History lesson (don’t worry I’ll hold your hand through it, actually that sounds worryingly creepy). In the 1950s World War 2 was over, but for most American people there was another fear within society. It was communism. Whether this fear was justified or not, government heavyweights like Joseph McCarthy worked to fuel those fears and emphasised the identification and subversion through what was later called The Red Scare. Movie time now, as ‘Invasion of the Body Snatchers’ stuck to the popular genre of the time with science fiction. The plot involves a man who is horrified to discover that people in his town have been replaced with alien duplicates known as pod-people. His delirious ramblings attract attention from the townspeople and soon he is unsure who is real and who is a duplicate.
So who represents who? Well pod-people are the communists in this scenario (obviously this is relative to how the public perceived them at the time), a festering race of aliens that will absorb you into their society, and you in turn will do the same to everyone you know and will spread across the world. But in that respect, does the man who discovers them represent McCarthy, deliriously running around, accusing his neighbours and friends of being traitors? Did ‘Invasion of the Body Snatchers’ even intentionally use this fear of communism, or was it just a coincidence that one can only see in retrospect. As well as that of course the film could be an allegory that criticises The Red Scare or justifies it.
Danger in disguise was the main message of horror now, and no one epitomised that better than a young man known as Norman Bates. You know the story of Psycho, so let’s go straight into analysis. Following two world wars on an industrial scale many people were now witnessing first hand psychological damage, but though it was becoming a more accepted ailment, the average person still had little understanding of it and usually found the notion of one person undergoing a complete personality change rather frightening. These murders are unmotivated and committed with a sudden and violent rage that basically said to people that anyone can kill you at any time.
By 1968 the Civil Rights movement was still taking place, and arguments about racial equality and desegregation were raging perhaps more than ever. But when a zombie invasion takes place (I am talking about films now, you did not miss a page of your history textbook about zombies) the few survivors must band together regardless of racial prejudice because they are all that is left of humanity. ‘Night of the Living Dead’ definitely had a lot to say about how humans can be more destructive to themselves than any of the undead, with just a few handfuls of people left abrasive personalities turn on each other.
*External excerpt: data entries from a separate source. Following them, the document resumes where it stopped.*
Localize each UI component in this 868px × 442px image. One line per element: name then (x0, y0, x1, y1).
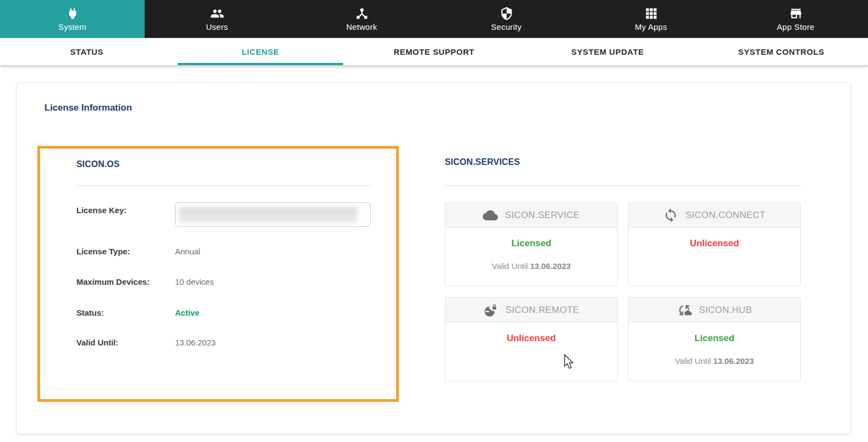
valid-until-label: Valid Until: (76, 338, 119, 347)
service-name: SICON.REMOTE (506, 305, 579, 316)
app-root: System Users Network Security My Apps (0, 0, 868, 442)
nav-item-system[interactable]: System (0, 0, 145, 38)
nav-label: App Store (777, 22, 814, 31)
maximum-devices-label: Maximum Devices: (76, 277, 150, 286)
license-key-row: License Key: (76, 206, 380, 217)
card-sicon-hub: SICON.HUB Licensed Valid Until 13.06.202… (628, 297, 801, 381)
valid-until-prefix: Valid Until (675, 356, 711, 366)
status-badge: Active (175, 308, 199, 317)
top-navigation: System Users Network Security My Apps (0, 0, 868, 38)
valid-until-line: Valid Until 13.06.2023 (629, 356, 800, 366)
sicon-services-heading: SICON.SERVICES (445, 157, 520, 167)
card-header: SICON.SERVICE (445, 203, 617, 228)
valid-until-date: 13.06.2023 (530, 261, 571, 271)
status-row: Status: Active (76, 308, 380, 320)
service-name: SICON.CONNECT (685, 210, 766, 221)
tab-status[interactable]: STATUS (0, 38, 173, 65)
card-sicon-remote: SICON.REMOTE Unlicensed (445, 297, 618, 381)
tab-license[interactable]: LICENSE (173, 38, 347, 65)
globe-lock-icon (483, 303, 498, 318)
valid-until-row: Valid Until: 13.06.2023 (76, 338, 380, 350)
nav-label: Security (491, 22, 522, 31)
service-cards: SICON.SERVICE Licensed Valid Until 13.06… (445, 202, 801, 381)
nav-item-users[interactable]: Users (145, 0, 289, 38)
sicon-os-panel: SICON.OS License Key: License Type: Annu… (37, 146, 399, 402)
cloud-icon (483, 208, 498, 223)
valid-until-line: Valid Until 13.06.2023 (445, 261, 617, 271)
license-status: Unlicensed (445, 333, 617, 344)
sync-icon (663, 208, 678, 223)
card-sicon-service: SICON.SERVICE Licensed Valid Until 13.06… (445, 202, 618, 286)
license-key-label: License Key: (76, 206, 127, 215)
license-type-row: License Type: Annual (76, 247, 380, 259)
power-plug-icon (66, 7, 80, 21)
sicon-os-heading: SICON.OS (76, 159, 120, 169)
mouse-cursor (564, 354, 575, 370)
maximum-devices-row: Maximum Devices: 10 devices (76, 277, 380, 289)
valid-until-prefix: Valid Until (492, 261, 528, 271)
nav-label: System (59, 22, 87, 31)
card-sicon-connect: SICON.CONNECT Unlicensed (628, 202, 801, 286)
storefront-icon (789, 7, 803, 21)
cloud-sync-icon (677, 303, 692, 318)
valid-until-value: 13.06.2023 (175, 338, 216, 347)
service-name: SICON.HUB (699, 305, 752, 316)
nav-label: Network (346, 22, 377, 31)
nav-item-my-apps[interactable]: My Apps (579, 0, 723, 38)
system-tab-bar: STATUS LICENSE REMOTE SUPPORT SYSTEM UPD… (0, 38, 868, 65)
card-header: SICON.HUB (629, 298, 800, 323)
service-name: SICON.SERVICE (505, 210, 580, 221)
tab-remote-support[interactable]: REMOTE SUPPORT (347, 38, 521, 65)
shield-icon (500, 7, 514, 21)
tab-system-update[interactable]: SYSTEM UPDATE (521, 38, 694, 65)
maximum-devices-value: 10 devices (175, 277, 214, 286)
valid-until-date: 13.06.2023 (713, 356, 754, 366)
license-type-label: License Type: (76, 247, 130, 256)
nav-label: Users (206, 22, 228, 31)
card-header: SICON.REMOTE (445, 298, 617, 323)
nav-label: My Apps (635, 22, 668, 31)
blurred-license-key (179, 207, 358, 222)
page-title: License Information (44, 103, 132, 113)
nav-item-network[interactable]: Network (289, 0, 434, 38)
status-label: Status: (76, 308, 104, 317)
divider (76, 185, 371, 186)
nav-item-app-store[interactable]: App Store (723, 0, 868, 38)
tab-system-controls[interactable]: SYSTEM CONTROLS (695, 38, 868, 65)
license-type-value: Annual (175, 247, 200, 256)
license-status: Licensed (629, 333, 800, 344)
divider (445, 185, 801, 186)
card-header: SICON.CONNECT (629, 203, 800, 228)
apps-grid-icon (644, 7, 658, 21)
license-key-input[interactable] (175, 202, 371, 227)
content-card: License Information SICON.OS License Key… (16, 82, 851, 434)
device-hub-icon (355, 7, 369, 21)
license-status: Unlicensed (629, 238, 800, 249)
license-status: Licensed (445, 238, 617, 249)
people-icon (210, 7, 224, 21)
nav-item-security[interactable]: Security (434, 0, 579, 38)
The whole point is only further emphasised by the films ending, spoiler ahead. Our black protagonist Sam is shot by another survivor (either mistaking him for a zombie or in a more sinister interpretation, seeing it as a chance to kill Sam out of racial hatred), unless we put these prejudices aside we will ultimately destroy ourselves. Then there is the fact that the zombies arise from a nuclear fallout, where did that idea come from I wonder?
A lot of bad stuff had gone down in the 1960s, to such an
extent that by 1973 many people were stating that the classic American dream
and its ideologies was dead. Households were no longer whole, religion was a
source of conflict not unity and even children were left exposed to the evils
of the world. Did I hear ‘the power of Christ compels you’? Yes The Exorcist,
the one and only. For all the reasons I just listed this satanic horror had a
profound impact on so many moviegoers. Parental negligence and a broken home
was why Linda Blair was left vulnerable to being possessed by Satan and as a
key part of religious teachings, the idea that religion brought so much fear
and pain to a home only further damaged that notion of the death of classic
America. And the subject of that possession is a little girl. How much more
cynical can the outlook get? Well the fact that other religious horrors about
family like ‘Rosemary’s Baby’ and ‘The Omen’ came out just hammered that point
in further.The evil of ‘The Exorcist’ also penetrates homes, leaving no safe haven. What else did that in the 1970s? Of course, Mr Michael Myers. By 1978 there was a growing fear that nowhere was safe, the Zodiac Killer brought on a serial killer craze and even the President was capable of scandal and conspiracy (the remake of ‘Invasion of the Body Snatchers’ served as a metaphor for closed door conspiracies). But aside from that, John Carpenter’s ‘Halloween’ popularised the slasher genre as a perfect metaphor for both of those. An unstoppable and unmotivated killer slashes through victims, invading their homes at random selection (sounds familiar to ‘Psycho’, well wrap your head around the fact that ‘Halloween’s’ star Jamie Lee Curtis is the daughter of Janet Leigh, star of ‘Psycho’, that cannot be an accident).